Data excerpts
.....

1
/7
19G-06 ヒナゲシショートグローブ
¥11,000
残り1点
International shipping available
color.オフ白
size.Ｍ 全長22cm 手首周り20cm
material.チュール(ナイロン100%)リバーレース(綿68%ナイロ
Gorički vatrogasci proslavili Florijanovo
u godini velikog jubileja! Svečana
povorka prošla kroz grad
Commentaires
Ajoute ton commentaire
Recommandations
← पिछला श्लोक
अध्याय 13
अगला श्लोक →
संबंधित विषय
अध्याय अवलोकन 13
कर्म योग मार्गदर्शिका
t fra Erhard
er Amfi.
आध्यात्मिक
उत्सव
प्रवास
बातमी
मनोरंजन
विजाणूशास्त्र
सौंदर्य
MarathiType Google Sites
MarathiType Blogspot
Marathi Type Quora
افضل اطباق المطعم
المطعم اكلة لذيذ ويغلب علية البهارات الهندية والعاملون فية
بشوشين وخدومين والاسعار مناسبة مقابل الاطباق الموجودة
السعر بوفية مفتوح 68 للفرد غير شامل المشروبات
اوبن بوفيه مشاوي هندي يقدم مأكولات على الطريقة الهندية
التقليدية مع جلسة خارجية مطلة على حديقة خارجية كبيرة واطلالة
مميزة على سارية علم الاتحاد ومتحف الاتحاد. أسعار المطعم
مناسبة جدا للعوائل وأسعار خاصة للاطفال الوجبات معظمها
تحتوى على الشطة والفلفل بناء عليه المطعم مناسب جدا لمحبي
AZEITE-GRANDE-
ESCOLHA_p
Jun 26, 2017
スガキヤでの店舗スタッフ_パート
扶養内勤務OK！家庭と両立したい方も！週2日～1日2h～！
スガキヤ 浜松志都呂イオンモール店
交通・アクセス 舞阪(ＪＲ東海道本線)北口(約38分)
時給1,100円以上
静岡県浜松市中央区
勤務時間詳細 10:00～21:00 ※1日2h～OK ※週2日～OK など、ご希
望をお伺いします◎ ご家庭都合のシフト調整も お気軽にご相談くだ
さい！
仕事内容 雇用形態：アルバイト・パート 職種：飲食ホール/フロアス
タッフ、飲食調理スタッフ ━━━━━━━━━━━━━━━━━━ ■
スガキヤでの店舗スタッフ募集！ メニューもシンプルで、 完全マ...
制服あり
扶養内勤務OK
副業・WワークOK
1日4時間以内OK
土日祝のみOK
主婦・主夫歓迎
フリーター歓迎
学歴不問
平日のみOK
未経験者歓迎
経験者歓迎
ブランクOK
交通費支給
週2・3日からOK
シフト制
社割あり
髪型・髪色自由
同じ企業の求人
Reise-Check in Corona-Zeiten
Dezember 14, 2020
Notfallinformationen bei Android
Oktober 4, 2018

.....

Try it — Number of lines above containing "المطعم": give it, with no other text.

Result of this task — 4